Leopard Jeggings
Do they look comfy? A little. Is that comfort worth my soul? No.
Twitter
Nobody gives a shit what I am doing during the day unless it is somewhat amusing or includes them. No one wants to hear that I had a hot dog for lunch and have been burping it up ever since. It seems the people who really abuse this form of social media are the same people I de-friended on Facebook. So…no thanks.

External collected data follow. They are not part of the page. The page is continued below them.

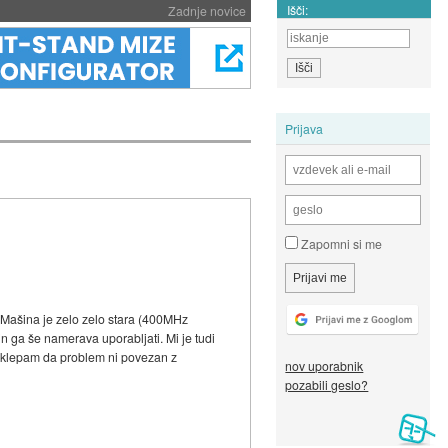
Išči:
Zadnje novice
Prijava
Zapomni si me
 Mašina je zelo zelo stara (400MHz
in ga še namerava uporabljati. Mi je tudi
o sklepam da problem ni povezan z
nov uporabnik
pozabili geslo?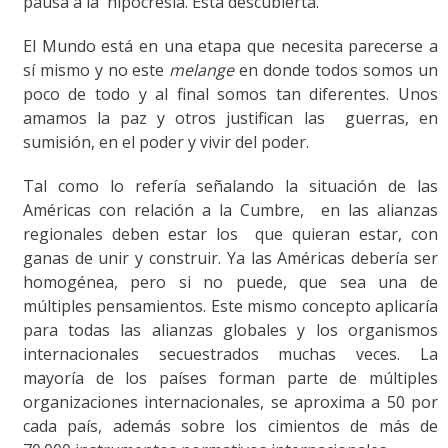
pausa a la hipocresía. Está descubierta.
El Mundo está en una etapa que necesita parecerse a
sí mismo y no este
melange
en donde todos somos un
poco de todo y al final somos tan diferentes. Unos
amamos la paz y otros justifican las guerras, en
sumisión, en el poder y vivir del poder.
Tal como lo refería señalando la situación de las
Américas con relación a la Cumbre, en las alianzas
regionales deben estar los que quieran estar, con
ganas de unir y construir. Ya las Américas debería ser
homogénea, pero si no puede, que sea una de
múltiples pensamientos. Este mismo concepto aplicaría
para todas las alianzas globales y los organismos
internacionales secuestrados muchas veces. La
mayoría de los países forman parte de múltiples
organizaciones internacionales, se aproxima a 50 por
cada país, además sobre los cimientos de más de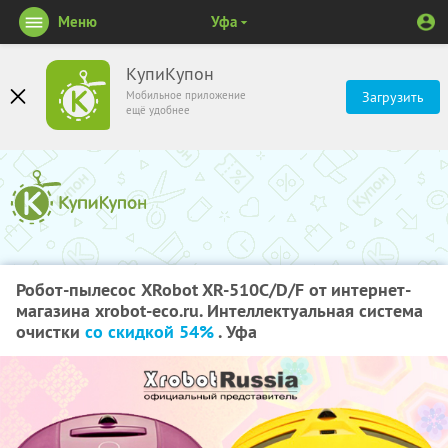
Меню
Уфа
КупиКупон
Мобильное приложение
Загрузить
ещё удобнее
Робот-пылесос XRobot XR-510C/D/F от интернет-
магазина xrobot-eco.ru. Интеллектуальная система
очистки
со скидкой 54%
. Уфа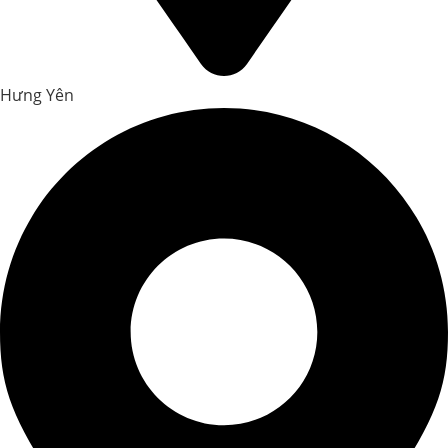
Hưng Yên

Bringing my small ass dog to venues as an accessory
I don’t like other peoples dogs being near me unless I invest a personal interest in them. I’m not a huge fan of small dogs to begin with and even less so when they have a Coach hat on.
Lady Gaga
Don’t get her. Probably never will. Sure she loves the gays. So do I. Still find her annoying as hell
Fish Tacos
Even at my most inebriated state I will never eat these. The name speaks for itself.
Going bra-less in Public
I’m not a hippie. And although I may not have the most voluptuous chest, I still have dignity. No one wants to see your tits near your bellybutton.
Robert Pattinson
He’s fugs and has a huge forehead. I’d rather watch Nazi Germany on the History Channel for the 445th time than watch anything he is in
Jersey Shore
I grew up with people like them and I see them every time I walk into a bar. I do not need to watch this in my spare time.
Apps taking over my life
When I am with people I actually like to engage in conversations (most of the time any way) This is impossible when that person is engaged in whatever the fuck app they downloaded on their phone. Put. It. Away.